-- Records to process follows --

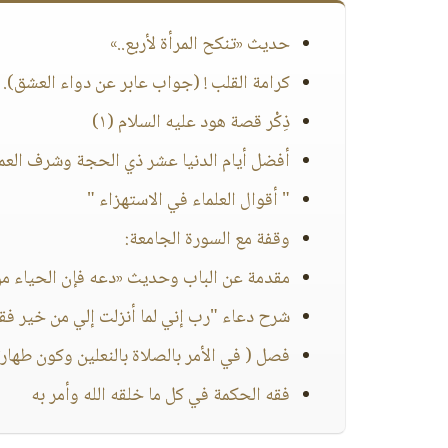
حديث «تنكح المرأة لأربع..»
كرامة القلب ! (جواب عابر عن دواء العشق).
ذِكْر قصة هود عليه السلام (١)
أفضل أيام الدنيا عشر ذي الحجة وشرف العمل
" أقوال العلماء في الاستهزاء "
وقفة مع السورة الجامعة:
مقدمة عن الباب وحديث «دعه فإن الحياء من 
شرح دعاء "رب إني لما أنزلت إلي من خير فقي
فصل ( في الأمر بالصلاة بالنعلين وكون طها
فقه الحكمة في كل ما خلقه الله وأمر به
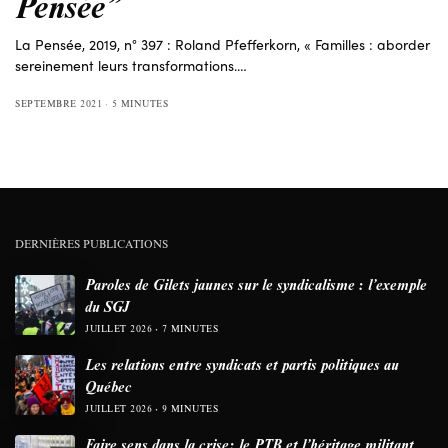
Pensée”
La Pensée, 2019, n° 397 : Roland Pfefferkorn, « Familles : aborder
sereinement leurs transformations.…
SEPTEMBRE 2021
5 MINUTES
DERNIÈRES PUBLICATIONS
Paroles de Gilets jaunes sur le syndicalisme : l’exemple
du SGJ
JUILLET 2026
7 MINUTES
Les relations entre syndicats et partis politiques au
Québec
JUILLET 2026
9 MINUTES
Faire sens dans la crise: le PTB et l’héritage militant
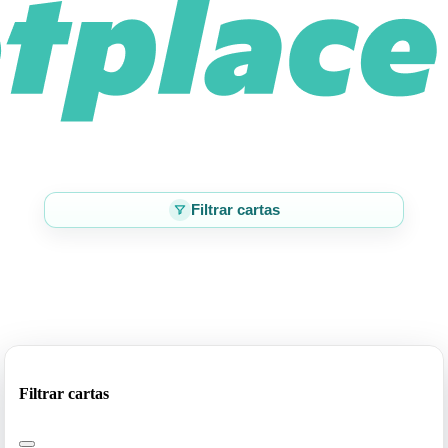
Filtrar cartas
Filtrar cartas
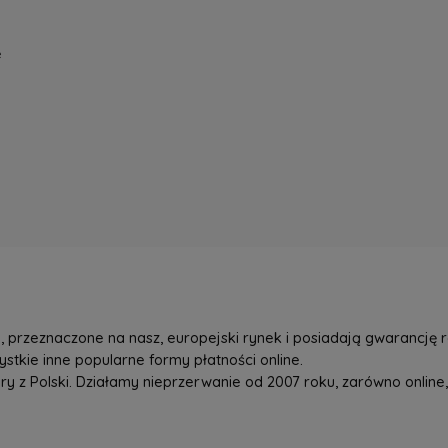
e
przeznaczone na nasz, europejski rynek i posiadają gwarancję r
tkie inne popularne formy płatności online.
z Polski. Działamy nieprzerwanie od 2007 roku, zarówno online, 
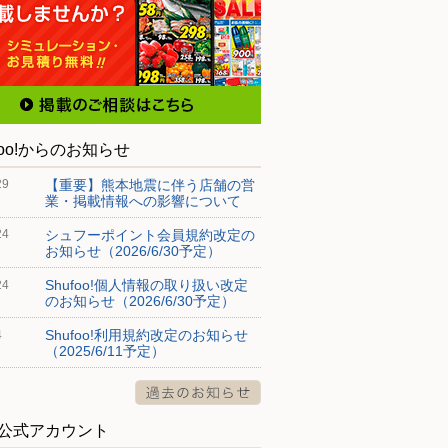
foo!からのお知らせ
【重要】熊本地震に伴う店舗の営
29
業・掲載情報への影響について
シュフーポイント会員規約改定の
24
お知らせ（2026/6/30予定）
Shufoo!個人情報の取り扱い改定
24
のお知らせ（2026/6/30予定）
Shufoo!利用規約改定のお知らせ
4
（2025/6/11予定）
S公式アカウント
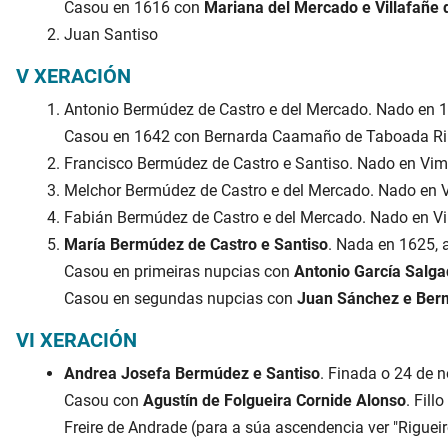
Casou en 1616 con
Mariana del Mercado e Villafañe 
Juan Santiso
V XERACIÓN
Antonio Bermúdez de Castro e del Mercado. Nado en 1
Casou en 1642 con Bernarda Caamaño de Taboada Rib
Francisco Bermúdez de Castro e Santiso. Nado en Vim
Melchor Bermúdez de Castro e del Mercado. Nado en 
Fabián Bermúdez de Castro e del Mercado. Nado en V
María Bermúdez de Castro e Santiso
. Nada en 1625, 
Casou en primeiras nupcias con
Antonio García Salga
Casou en segundas nupcias con
Juan Sánchez e Berm
VI XERACIÓN
Andrea Josefa Bermúdez e Santiso
. Finada o 24 de 
Casou con
Agustín de Folgueira Cornide Alonso
. Fill
Freire de Andrade (para a súa ascendencia ver "Rigueir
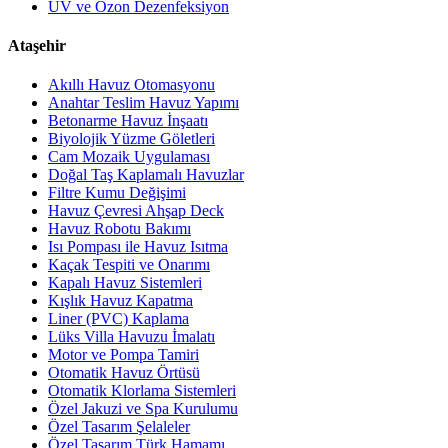
UV ve Ozon Dezenfeksiyon
Ataşehir
Akıllı Havuz Otomasyonu
Anahtar Teslim Havuz Yapımı
Betonarme Havuz İnşaatı
Biyolojik Yüzme Göletleri
Cam Mozaik Uygulaması
Doğal Taş Kaplamalı Havuzlar
Filtre Kumu Değişimi
Havuz Çevresi Ahşap Deck
Havuz Robotu Bakımı
Isı Pompası ile Havuz Isıtma
Kaçak Tespiti ve Onarımı
Kapalı Havuz Sistemleri
Kışlık Havuz Kapatma
Liner (PVC) Kaplama
Lüks Villa Havuzu İmalatı
Motor ve Pompa Tamiri
Otomatik Havuz Örtüsü
Otomatik Klorlama Sistemleri
Özel Jakuzi ve Spa Kurulumu
Özel Tasarım Şelaleler
Özel Tasarım Türk Hamamı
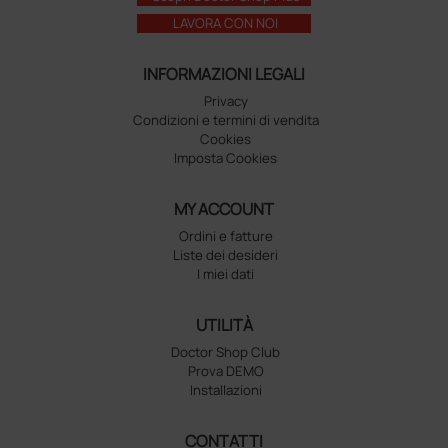
LAVORA CON NOI
INFORMAZIONI LEGALI
Privacy
Condizioni e termini di vendita
Cookies
Imposta Cookies
MY ACCOUNT
Ordini e fatture
Liste dei desideri
I miei dati
UTILITÀ
Doctor Shop Club
Prova DEMO
Installazioni
CONTATTI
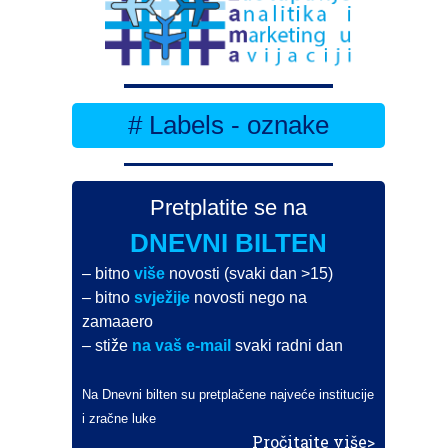
# Labels - oznake
Pretplatite se na
DNEVNI BILTEN
– bitno
više
novosti (svaki dan >15)
– bitno
svježije
novosti nego na
zamaaero
– stiže
na vaš e-mail
svaki radni dan
Na Dnevni bilten su pretplačene najveće institucije
i zračne luke
Pročitajte više>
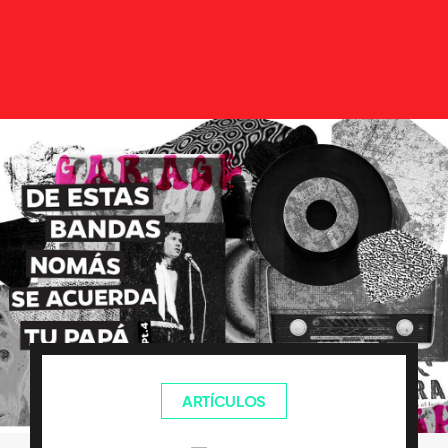
ARTÍCULOS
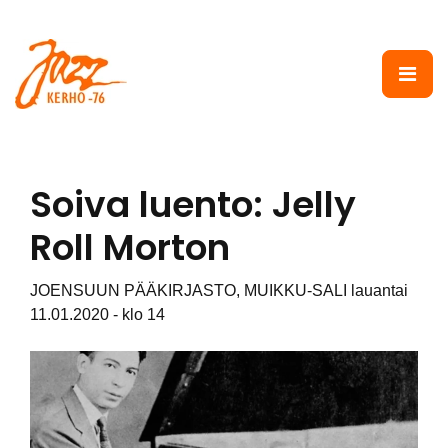
Siirry pääsisältöön
Soiva luento: Jelly
Roll Morton
JOENSUUN PÄÄKIRJASTO, MUIKKU-SALI lauantai
11.01.2020 - klo 14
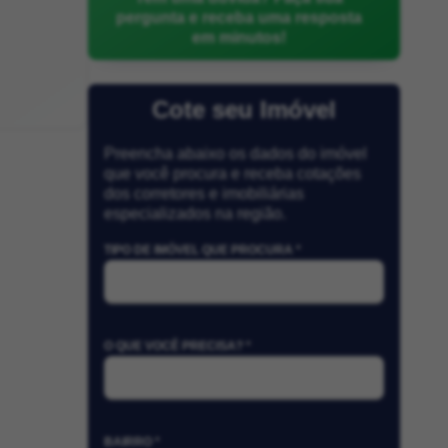
pergunta e receba uma resposta
em minutos!
Cote seu Imóvel
Preencha abaixo os dados do imóvel
que você procura e receba cotações
dos corretores e imobiliárias
especializados na região.
TIPO DE IMÓVEL QUE PROCURA *
O QUE VOCÊ PRECISA? *
BAIRRO *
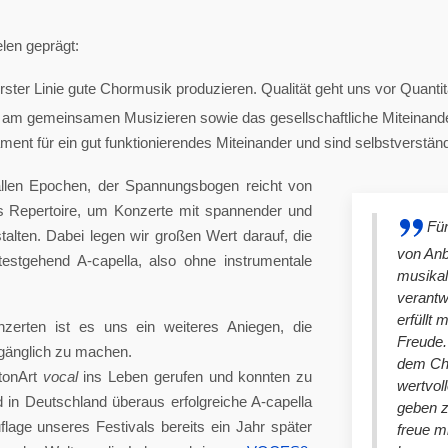
len geprägt:
ster Linie gute Chormusik produzieren. Qualität geht uns vor Quantit
am gemeinsamen Musizieren sowie das gesellschaftliche Miteinander
nt für ein gut funktionierendes Miteinander und sind selbstverständlich
llen Epochen, der Spannungsbogen reicht von
es Repertoire, um Konzerte mit spannender und
Für
lten. Dabei legen wir großen Wert darauf, die
von An
stgehend A-capella, also ohne instrumentale
musikal
verantw
erfüllt 
nzerten ist es uns ein weiteres Aniegen, die
Freude. 
ugänglich zu machen.
dem Cho
tonArt
vocal
ins Leben gerufen und konnten zu
wertvol
n Deutschland überaus erfolgreiche A-capella
geben 
lage unseres Festivals bereits ein Jahr später
freue m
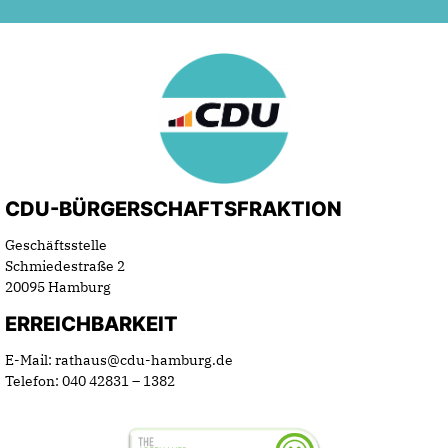
CDU-BÜRGERSCHAFTSFRAKTION
Geschäftsstelle
Schmiedestraße 2
20095 Hamburg
ERREICHBARKEIT
E-Mail: rathaus@cdu-hamburg.de
Telefon: 040 42831 – 1382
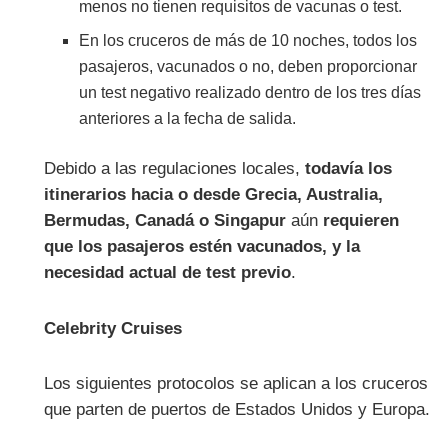
menos no tienen requisitos de vacunas o test.
En los cruceros de más de 10 noches, todos los
pasajeros, vacunados o no, deben proporcionar
un test negativo realizado dentro de los tres días
anteriores a la fecha de salida.
Debido a las regulaciones locales,
todavía los
itinerarios hacia o desde Grecia, Australia,
Bermudas, Canadá o Singapur
aún
requieren
que los pasajeros estén vacunados, y la
necesidad actual de test previo
.
Celebrity Cruises
Los siguientes protocolos se aplican a los cruceros
que parten de puertos de Estados Unidos y Europa.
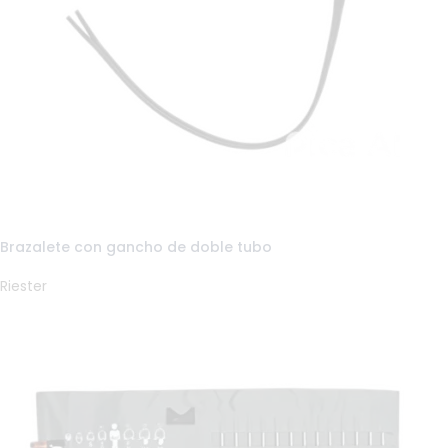
Brazalete con gancho de doble tubo
Riester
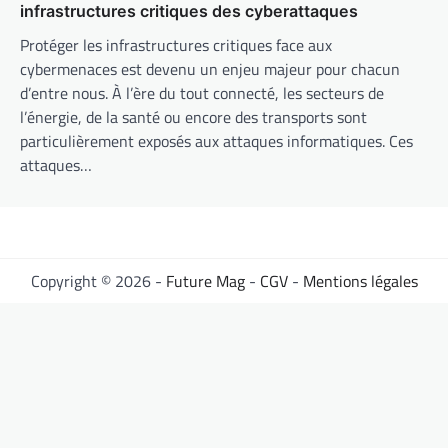
infrastructures critiques des cyberattaques
Protéger les infrastructures critiques face aux
cybermenaces est devenu un enjeu majeur pour chacun
d’entre nous. À l’ère du tout connecté, les secteurs de
l’énergie, de la santé ou encore des transports sont
particulièrement exposés aux attaques informatiques. Ces
attaques…
Copyright © 2026 -
Future Mag
-
CGV
-
Mentions légales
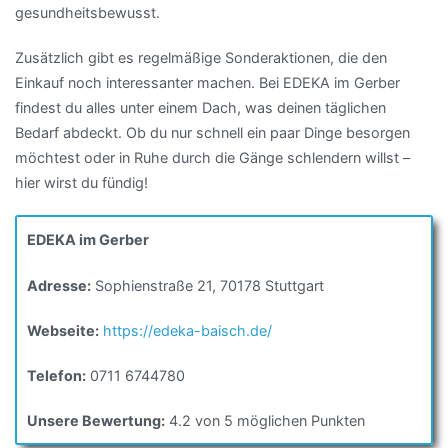
gesundheitsbewusst.
Zusätzlich gibt es regelmäßige Sonderaktionen, die den
Einkauf noch interessanter machen. Bei EDEKA im Gerber
findest du alles unter einem Dach, was deinen täglichen
Bedarf abdeckt. Ob du nur schnell ein paar Dinge besorgen
möchtest oder in Ruhe durch die Gänge schlendern willst –
hier wirst du fündig!
EDEKA im Gerber
Adresse:
Sophienstraße 21, 70178 Stuttgart
Webseite:
https://edeka-baisch.de/
Telefon:
0711 6744780
Unsere Bewertung:
4.2 von 5 möglichen Punkten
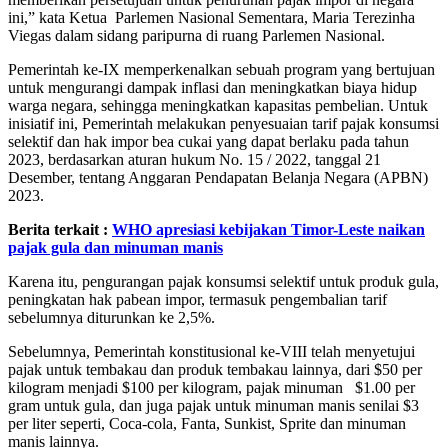
ini,” kata Ketua Parlemen Nasional Sementara, Maria Terezinha
Viegas dalam sidang paripurna di ruang Parlemen Nasional.
Pemerintah ke-IX memperkenalkan sebuah program yang bertujuan
untuk mengurangi dampak inflasi dan meningkatkan biaya hidup
warga negara, sehingga meningkatkan kapasitas pembelian. Untuk
inisiatif ini, Pemerintah melakukan penyesuaian tarif pajak konsumsi
selektif dan hak impor bea cukai yang dapat berlaku pada tahun
2023, berdasarkan aturan hukum No. 15 / 2022, tanggal 21
Desember, tentang Anggaran Pendapatan Belanja Negara (APBN)
2023.
Berita terkait :
WHO apresiasi kebijakan Timor-Leste naikan
pajak gula dan minuman manis
Karena itu, pengurangan pajak konsumsi selektif untuk produk gula,
peningkatan hak pabean impor, termasuk pengembalian tarif
sebelumnya diturunkan ke 2,5%.
Sebelumnya, Pemerintah konstitusional ke-VIII telah menyetujui
pajak untuk tembakau dan produk tembakau lainnya, dari $50 per
kilogram menjadi $100 per kilogram, pajak minuman $1.00 per
gram untuk gula, dan juga pajak untuk minuman manis senilai $3
per liter seperti, Coca-cola, Fanta, Sunkist, Sprite dan minuman
manis lainnya.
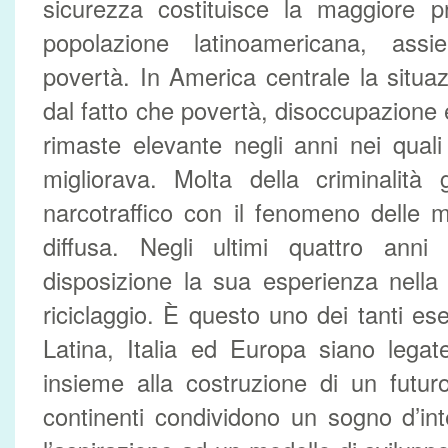
sicurezza costituisce la maggiore p
popolazione latinoamericana, ass
povertà. In America centrale la situa
dal fatto che povertà, disoccupazione
rimaste elevante negli anni nei quali 
migliorava. Molta della criminalità 
narcotraffico con il fenomeno delle 
diffusa. Negli ultimi quattro anni
disposizione la sua esperienza nella 
riciclaggio. È questo uno dei tanti 
Latina, Italia ed Europa siano lega
insieme alla costruzione di un futur
continenti condividono un sogno d’in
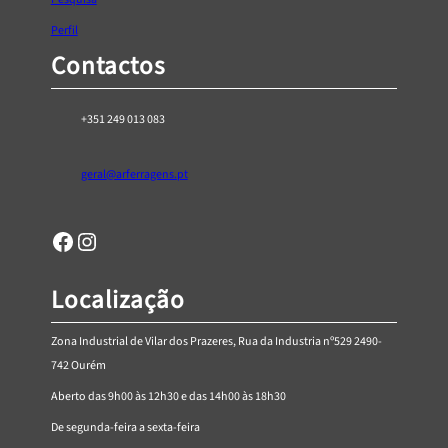
Perfil
Contactos
+351 249 013 083
geral@arferragens.pt
Facebook
Página de Instagram da AR Ferragens
Localização
Zona Industrial de Vilar dos Prazeres, Rua da Industria nº529 2490-
742 Ourém
Aberto das 9h00 às 12h30 e das 14h00 às 18h30
De segunda-feira a sexta-feira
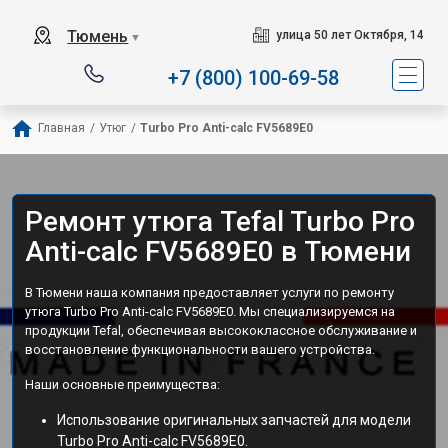
Сервисный центр специали
Тюмень
улица 50 лет Октября, 14
▼
+7 (800) 100-69-58
Главная
/
Утюг
/
Turbo Pro Anti-calc FV5689E0
Ремонт утюга Tefal Turbo Pro
Anti-calc FV5689E0 в Тюмени
В Тюмени наша компания предоставляет услуги по ремонту
утюга Turbo Pro Anti-calc FV5689E0. Мы специализируемся на
продукции Tefal, обеспечивая высококлассное обслуживание и
восстановление функциональности вашего устройства.
Наши основные преимущества:
Использование оригинальных запчастей для модели
Turbo Pro Anti-calc FV5689E0.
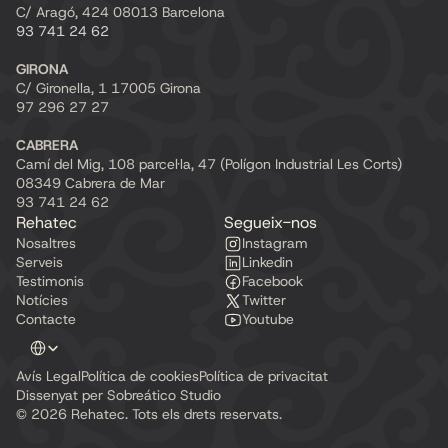
C/ Aragó, 424 08013 Barcelona
93 741 24 62
GIRONA
C/ Gironella, 1 17005 Girona
97 296 27 27
CABRERA
Camí del Mig, 108 parcel·la, 47 (Polígon Industrial Les Corts) 
08349 Cabrera de Mar
93 741 24 62
Rehatec
Segueix-nos
Nosaltres
Instagram
Serveis
Linkedin
Testimonis
Facebook
Notícies
Twitter
Contacte
Youtube
Select Language
Avís Legal
Política de cookies
Política de privacitat
Dissenyat per Sobreático Studio
© 2026 Rehatec. Tots els drets reservats.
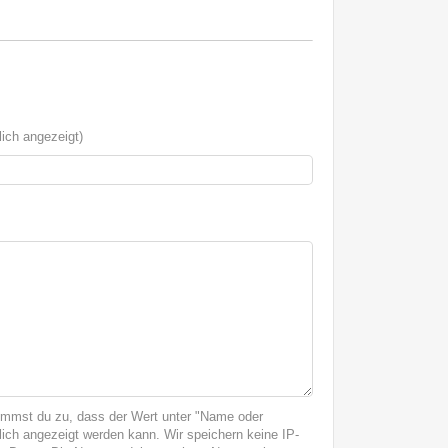
ich angezeigt)
immst du zu, dass der Wert unter "Name oder
ich angezeigt werden kann. Wir speichern keine IP-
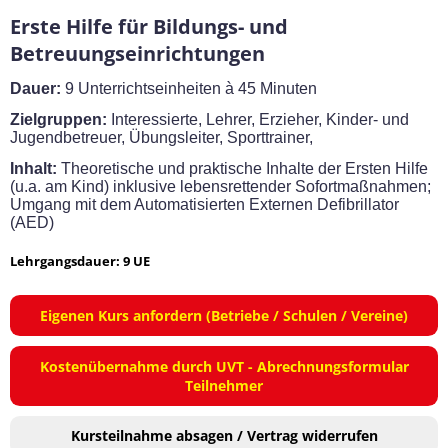
Erste Hilfe für Bildungs- und
Betreuungseinrichtungen
Dauer:
9 Unterrichtseinheiten à 45 Minuten
Zielgruppen:
Interessierte,
Lehrer, Erzieher, Kinder- und
Jugendbetreuer,
Übungsleiter, Sporttrainer,
Inhalt:
Theoretische und praktische Inhalte der Ersten Hilfe
(u.a. am Kind) inklusive lebensrettender Sofortmaßnahmen;
Umgang mit dem
Automatisierten Externen Defibrillator
(AED)
Lehrgangsdauer: 9 UE
Eigenen Kurs anfordern (Betriebe / Schulen / Vereine)
Kostenübernahme durch UVT - Abrechnungsformular
Teilnehmer
Kursteilnahme absagen / Vertrag widerrufen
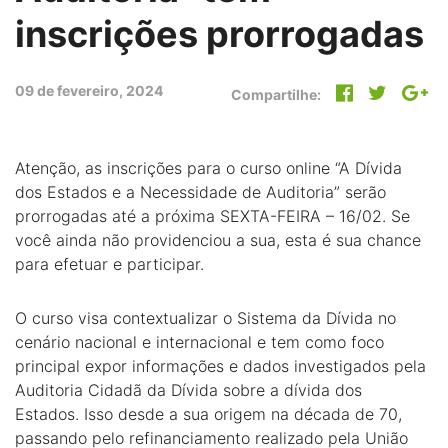
inscrições prorrogadas
09 de fevereiro, 2024
Compartilhe:
Atenção, as inscrições para o curso online “A Dívida
dos Estados e a Necessidade de Auditoria” serão
prorrogadas até a próxima SEXTA-FEIRA – 16/02. Se
você ainda não providenciou a sua, esta é sua chance
para efetuar e participar.
O curso visa contextualizar o Sistema da Dívida no
cenário nacional e internacional e tem como foco
principal expor informações e dados investigados pela
Auditoria Cidadã da Dívida sobre a dívida dos
Estados. Isso desde a sua origem na década de 70,
passando pelo refinanciamento realizado pela União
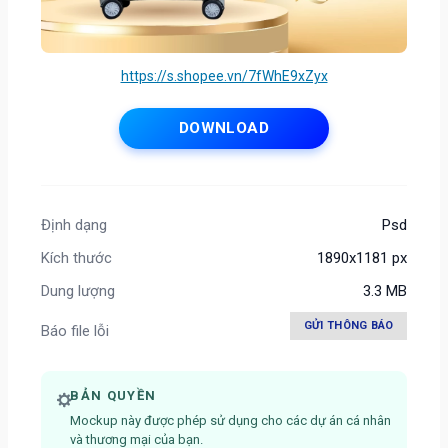
https://s.shopee.vn/7fWhE9xZyx
DOWNLOAD
Định dạng
Psd
Kích thước
1890x1181 px
Dung lượng
3.3 MB
GỬI THÔNG BÁO
Báo file lỗi
BẢN QUYỀN
Mockup này được phép sử dụng cho các dự án cá nhân
và thương mại của bạn.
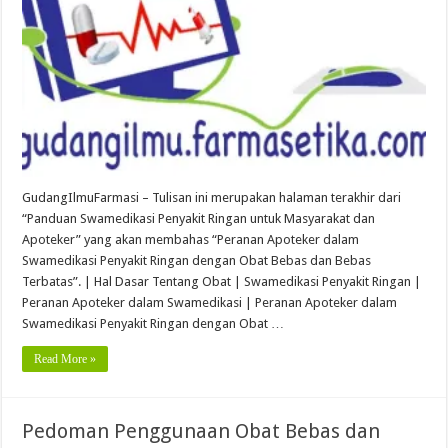
GudangIlmuFarmasi – Tulisan ini merupakan halaman terakhir dari
“Panduan Swamedikasi Penyakit Ringan untuk Masyarakat dan
Apoteker” yang akan membahas “Peranan Apoteker dalam
Swamedikasi Penyakit Ringan dengan Obat Bebas dan Bebas
Terbatas”. | Hal Dasar Tentang Obat | Swamedikasi Penyakit Ringan |
Peranan Apoteker dalam Swamedikasi | Peranan Apoteker dalam
Swamedikasi Penyakit Ringan dengan Obat …
Read More »
Pedoman Penggunaan Obat Bebas dan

-- Records to process concluded --

How many of the lines above hold the word "anni"? Give only that number.

2